A Rollover Study For Subjects Discontinuing From UK-453,061 Studies For The Treatment Of HIV-1

Phase 2

Terminated

• Conditions: HIV-1
• Interventions: Drug: No drug will be administered

• Registration Number: NCT00824369
• Lead Sponsor: Pfizer

Brief Summary

The purpose of the protocol is to assess long-term safety and tolerability of subjects who discontinue for any reason from UK-453,061 qualifying studies.

Detailed Description

To assess long term safety and tolerability of subjects who discontinue for any reason from UK-453,061 studies.
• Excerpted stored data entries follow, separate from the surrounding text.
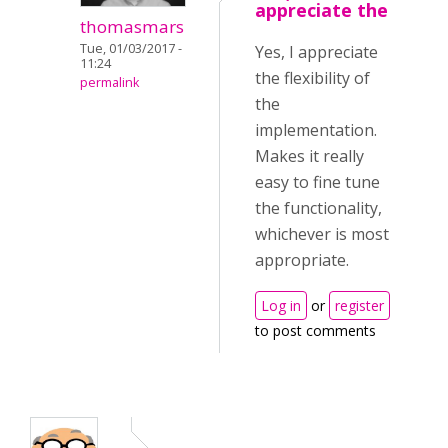
appreciate the
thomasmars
Tue, 01/03/2017 -
Yes, I appreciate
11:24
the flexibility of
permalink
the
implementation.
Makes it really
easy to fine tune
the functionality,
whichever is most
appropriate.
Log in
or
register
to post comments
The study will also assess efficacy of the subsequent regimens in these patients. The trial was terminated prematurely on January 29, 2013, due to the decision of the sponsor to discontinue development of lersivirine. The decision to terminate the trial was not based on any safety or efficacy concerns.

Study Timeline

• Study First Submitted: 2009-01-15
• Study First Submitted QC: 2009-01-15
• Study First Posted: 2009-01-16
• Study Start: 2009-07
• Primary Completion: 2013-07
• Study Completion: 2013-07
• Results First Submitted: 2014-01-16
• Status Verified: 2014-07
• Results First Submitted QC: 2014-07-31
• Last Update Submitted: 2014-07-31
• Results First Posted: 2014-08-04
• Last Update Posted: 2014-08-04

Recruitment & Eligibility

• Status: TERMINATED
• Sex: All
• Target Recruitment: 52

Inclusion Criteria

• Previous participation in a qualifying study.
• Male or female at least 18 years of age available for a follow-up period of at least 96 weeks.

Exclusion Criteria

• Concurrent treatment in another clinical trial.
• Unwilling or unable to be followed for 12 months

Study & Design

• Study Type: INTERVENTIONAL
• Study Design: SINGLE_GROUP

Arm && Interventions

Group	Intervention	Description
Anti-retroviral therapy	No drug will be administered	Anti-retroviral therapy

Primary Outcome Measures

Name	Time	Method
Number of Participants With Treatment-emergent Adverse Events, Serious Adverse Events and Participants Who Discontinued Due to Adverse Events	End of Study visit or the Early Termination visit	The numbers of participants with treatment emergent adverse events, serious adverse events or discontinuation due to adverse events was reported.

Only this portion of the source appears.